— EXERCISE DETAILS —
In the listing beneath this line, copy exactly the lines starting with the one containing "Norderstedt steht auch" and going on through the one containing "CDU (281, 136)".

— RECORDS TO USE —
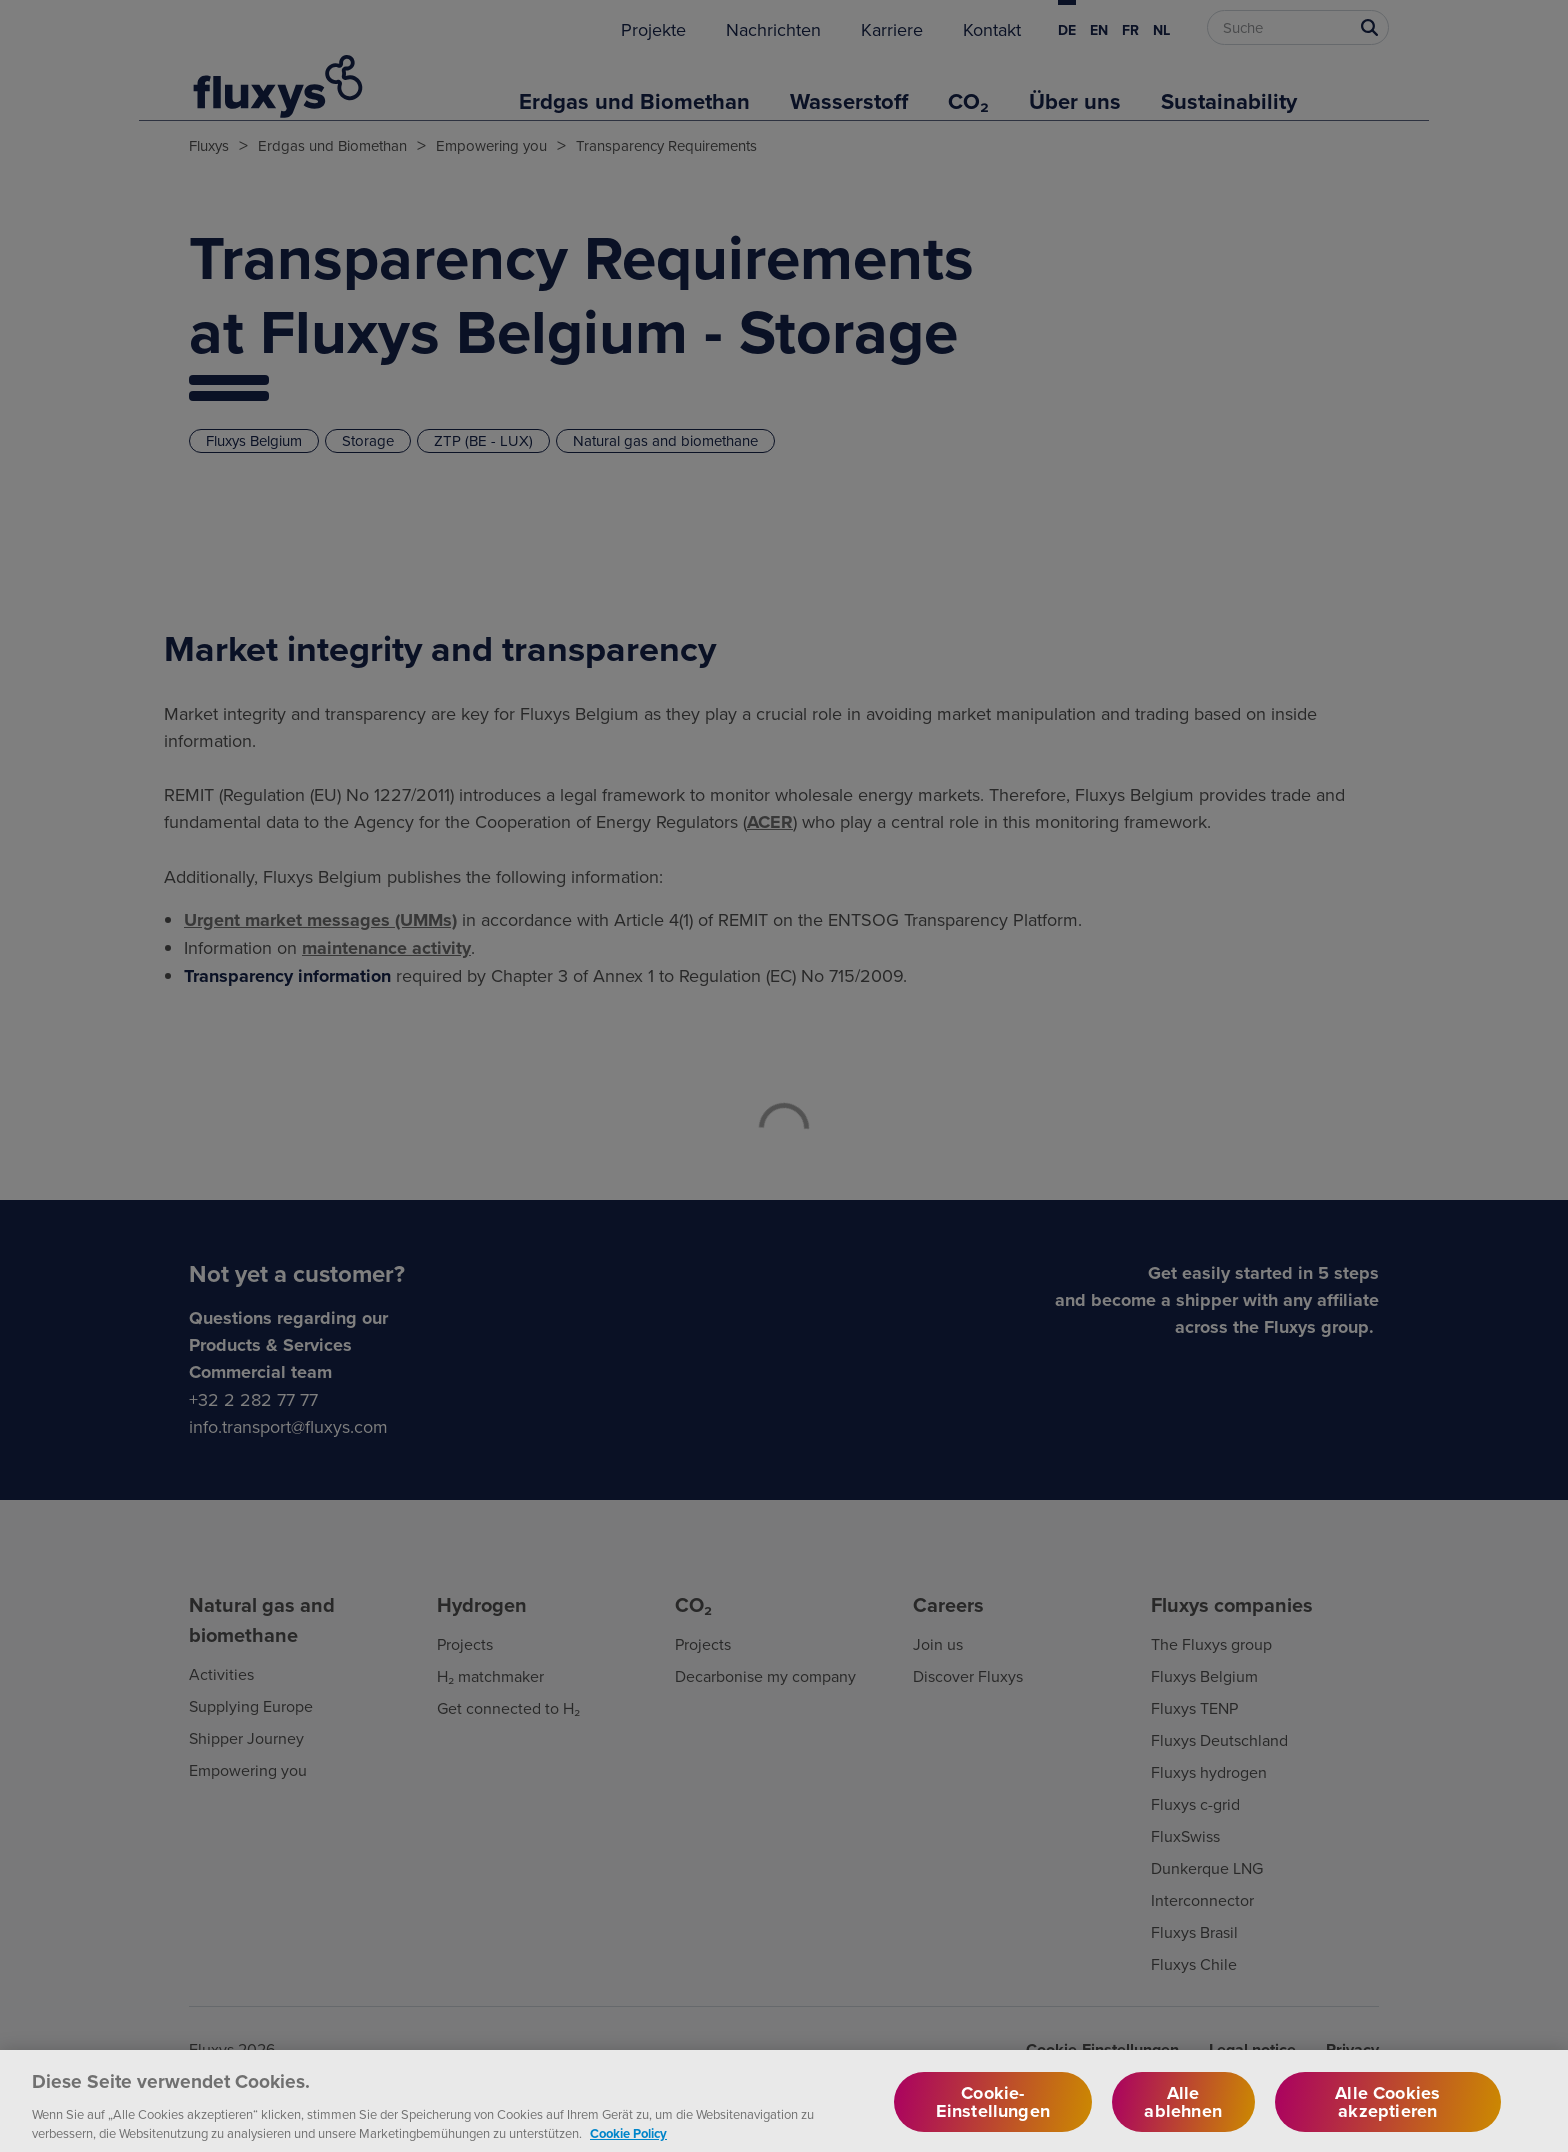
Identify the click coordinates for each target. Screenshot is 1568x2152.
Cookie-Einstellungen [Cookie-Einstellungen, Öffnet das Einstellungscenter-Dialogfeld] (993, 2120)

==

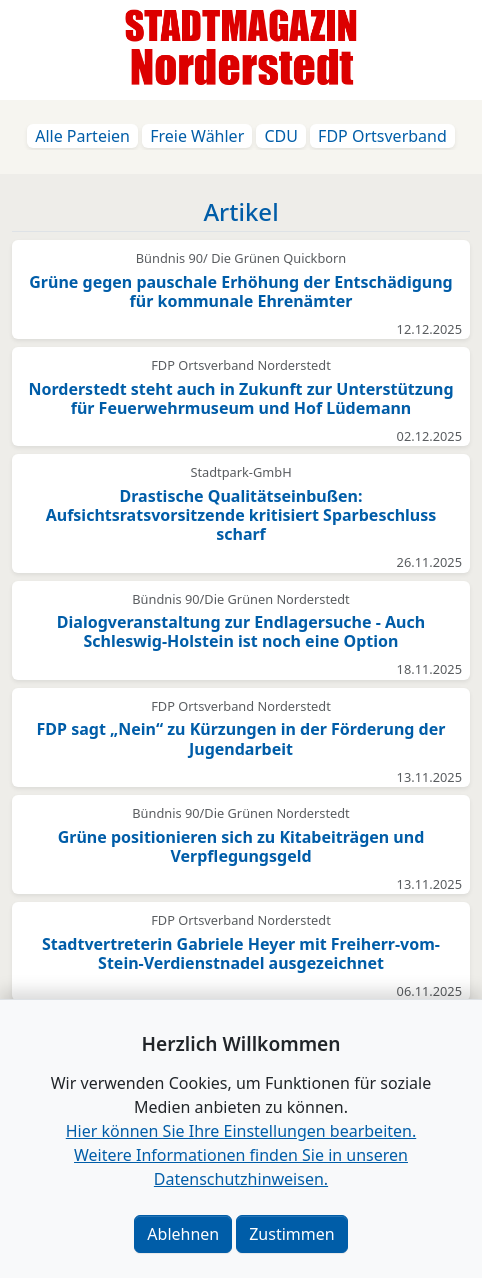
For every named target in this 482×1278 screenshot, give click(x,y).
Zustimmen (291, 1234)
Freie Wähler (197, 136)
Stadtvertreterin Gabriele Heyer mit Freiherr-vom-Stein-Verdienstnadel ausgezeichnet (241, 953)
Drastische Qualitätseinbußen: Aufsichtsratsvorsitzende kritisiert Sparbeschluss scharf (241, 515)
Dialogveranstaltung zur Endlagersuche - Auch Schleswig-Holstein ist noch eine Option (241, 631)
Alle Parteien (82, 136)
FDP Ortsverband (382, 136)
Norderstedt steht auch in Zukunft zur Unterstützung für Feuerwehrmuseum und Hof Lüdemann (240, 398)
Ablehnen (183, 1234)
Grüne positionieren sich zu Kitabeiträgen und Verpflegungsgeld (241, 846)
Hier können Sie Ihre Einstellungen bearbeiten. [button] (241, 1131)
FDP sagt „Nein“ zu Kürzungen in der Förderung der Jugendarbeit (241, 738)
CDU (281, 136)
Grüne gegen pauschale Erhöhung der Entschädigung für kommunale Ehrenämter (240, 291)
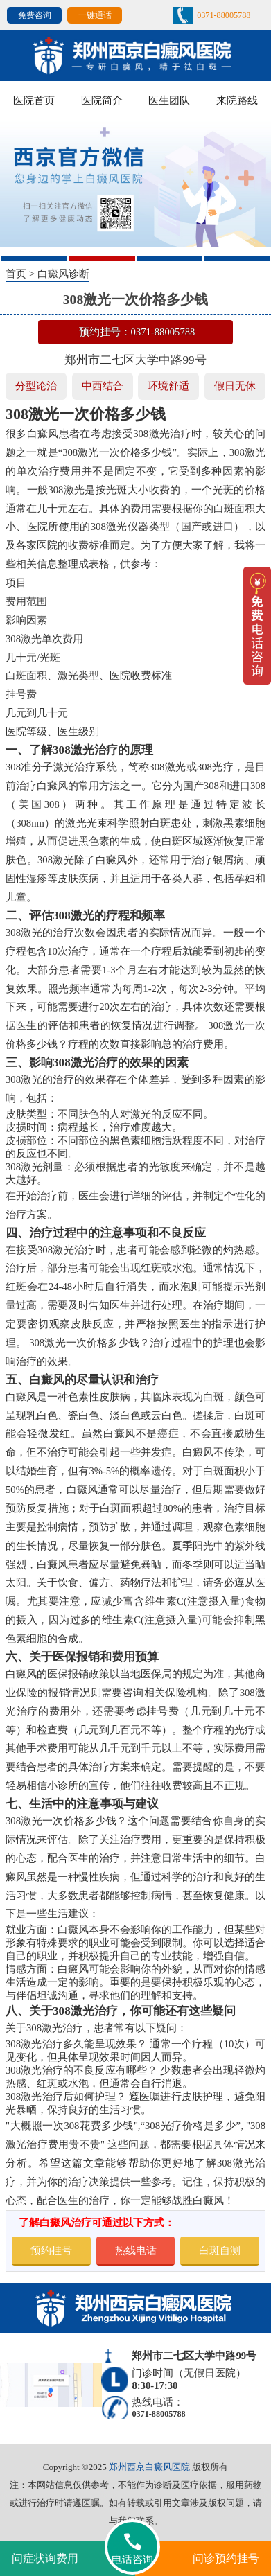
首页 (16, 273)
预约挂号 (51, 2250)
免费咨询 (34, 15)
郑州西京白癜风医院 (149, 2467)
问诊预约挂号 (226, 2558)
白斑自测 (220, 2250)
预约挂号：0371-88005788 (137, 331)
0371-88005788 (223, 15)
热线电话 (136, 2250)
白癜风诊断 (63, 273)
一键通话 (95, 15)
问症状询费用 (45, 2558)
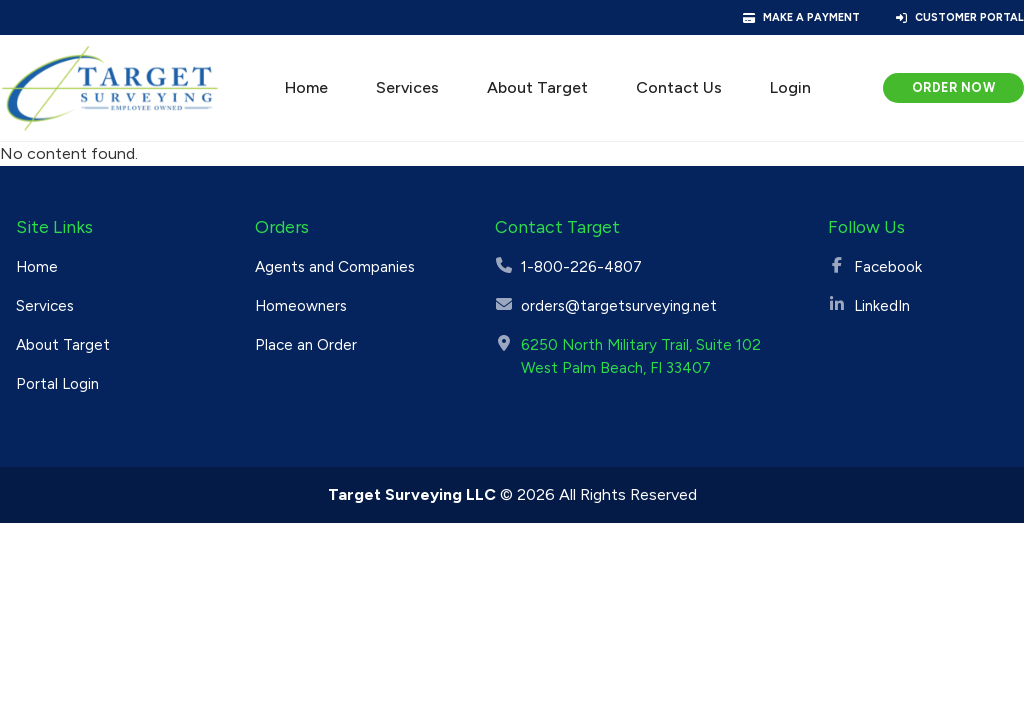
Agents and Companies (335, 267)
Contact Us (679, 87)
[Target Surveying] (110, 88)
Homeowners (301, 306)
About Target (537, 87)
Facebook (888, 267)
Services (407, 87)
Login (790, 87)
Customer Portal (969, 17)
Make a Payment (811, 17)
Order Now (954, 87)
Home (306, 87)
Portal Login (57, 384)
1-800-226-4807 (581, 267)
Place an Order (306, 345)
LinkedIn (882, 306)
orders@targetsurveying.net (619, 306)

--

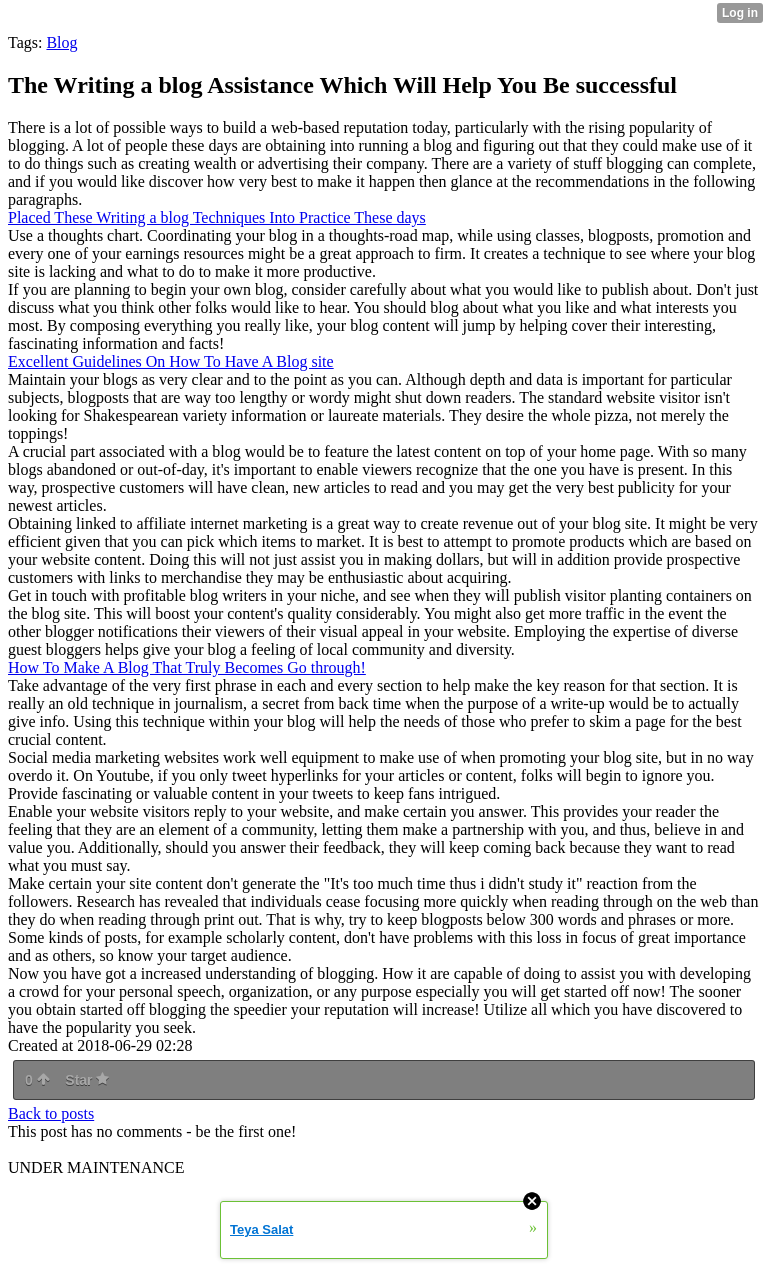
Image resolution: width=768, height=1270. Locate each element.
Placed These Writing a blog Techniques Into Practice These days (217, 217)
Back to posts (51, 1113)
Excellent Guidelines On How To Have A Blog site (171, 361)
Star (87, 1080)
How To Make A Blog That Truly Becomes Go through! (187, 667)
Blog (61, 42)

— EXERCISE ANSWER —
Norderstedt steht auch in Zukunft zur Unterstützung für Feuerwehrmuseum und Hof Lüdemann (240, 398)
Ablehnen (183, 1234)
Grüne positionieren sich zu Kitabeiträgen und Verpflegungsgeld (241, 846)
Hier können Sie Ihre Einstellungen bearbeiten. [button] (241, 1131)
FDP sagt „Nein“ zu Kürzungen in der Förderung der Jugendarbeit (241, 738)
CDU (281, 136)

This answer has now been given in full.